Segment Start: Given records
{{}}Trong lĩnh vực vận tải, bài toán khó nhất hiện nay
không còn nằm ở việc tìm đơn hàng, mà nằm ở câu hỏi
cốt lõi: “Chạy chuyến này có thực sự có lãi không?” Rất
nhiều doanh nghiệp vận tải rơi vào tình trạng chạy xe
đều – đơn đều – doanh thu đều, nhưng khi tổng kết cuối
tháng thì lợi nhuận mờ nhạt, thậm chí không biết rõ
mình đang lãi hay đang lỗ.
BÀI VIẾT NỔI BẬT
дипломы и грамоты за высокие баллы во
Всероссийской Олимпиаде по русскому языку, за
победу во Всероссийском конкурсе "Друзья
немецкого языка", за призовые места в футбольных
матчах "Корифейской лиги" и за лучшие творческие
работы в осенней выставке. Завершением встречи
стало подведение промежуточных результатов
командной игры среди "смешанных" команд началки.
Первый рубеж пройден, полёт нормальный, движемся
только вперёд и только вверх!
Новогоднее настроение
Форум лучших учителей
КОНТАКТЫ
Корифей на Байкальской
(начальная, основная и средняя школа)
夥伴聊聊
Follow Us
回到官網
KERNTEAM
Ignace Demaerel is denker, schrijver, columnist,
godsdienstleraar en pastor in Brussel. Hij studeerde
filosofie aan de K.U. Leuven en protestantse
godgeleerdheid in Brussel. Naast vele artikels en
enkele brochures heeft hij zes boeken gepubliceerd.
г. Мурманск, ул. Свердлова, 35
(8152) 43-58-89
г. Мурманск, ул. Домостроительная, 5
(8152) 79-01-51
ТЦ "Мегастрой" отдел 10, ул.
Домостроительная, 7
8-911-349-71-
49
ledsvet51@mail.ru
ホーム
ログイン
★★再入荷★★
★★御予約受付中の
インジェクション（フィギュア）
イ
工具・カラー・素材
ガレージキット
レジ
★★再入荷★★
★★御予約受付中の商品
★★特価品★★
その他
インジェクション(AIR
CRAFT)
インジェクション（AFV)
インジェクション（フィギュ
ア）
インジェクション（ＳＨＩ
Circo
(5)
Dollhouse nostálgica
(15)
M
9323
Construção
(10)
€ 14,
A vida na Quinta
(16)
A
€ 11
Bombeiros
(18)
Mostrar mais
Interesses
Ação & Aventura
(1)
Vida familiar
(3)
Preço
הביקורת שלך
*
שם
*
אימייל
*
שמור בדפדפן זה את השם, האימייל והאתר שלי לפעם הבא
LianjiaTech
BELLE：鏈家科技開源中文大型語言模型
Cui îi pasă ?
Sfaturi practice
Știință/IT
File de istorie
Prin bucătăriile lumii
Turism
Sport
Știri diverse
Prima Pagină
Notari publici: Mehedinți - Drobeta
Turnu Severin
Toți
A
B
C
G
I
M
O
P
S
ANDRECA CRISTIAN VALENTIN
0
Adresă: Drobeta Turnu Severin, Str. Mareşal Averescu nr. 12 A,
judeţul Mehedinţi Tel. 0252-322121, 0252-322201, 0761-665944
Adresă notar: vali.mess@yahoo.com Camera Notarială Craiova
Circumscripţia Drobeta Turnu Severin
Segment End: Given records
### Your objective
Would you copy, word for word, only the lines from the start of the listing to the one that contains "Корифей на Байкальской", both included?

### Exercise result
{{}}Trong lĩnh vực vận tải, bài toán khó nhất hiện nay
không còn nằm ở việc tìm đơn hàng, mà nằm ở câu hỏi
cốt lõi: “Chạy chuyến này có thực sự có lãi không?” Rất
nhiều doanh nghiệp vận tải rơi vào tình trạng chạy xe
đều – đơn đều – doanh thu đều, nhưng khi tổng kết cuối
tháng thì lợi nhuận mờ nhạt, thậm chí không biết rõ
mình đang lãi hay đang lỗ.
BÀI VIẾT NỔI BẬT
дипломы и грамоты за высокие баллы во
Всероссийской Олимпиаде по русскому языку, за
победу во Всероссийском конкурсе "Друзья
немецкого языка", за призовые места в футбольных
матчах "Корифейской лиги" и за лучшие творческие
работы в осенней выставке. Завершением встречи
стало подведение промежуточных результатов
командной игры среди "смешанных" команд началки.
Первый рубеж пройден, полёт нормальный, движемся
только вперёд и только вверх!
Новогоднее настроение
Форум лучших учителей
КОНТАКТЫ
Корифей на Байкальской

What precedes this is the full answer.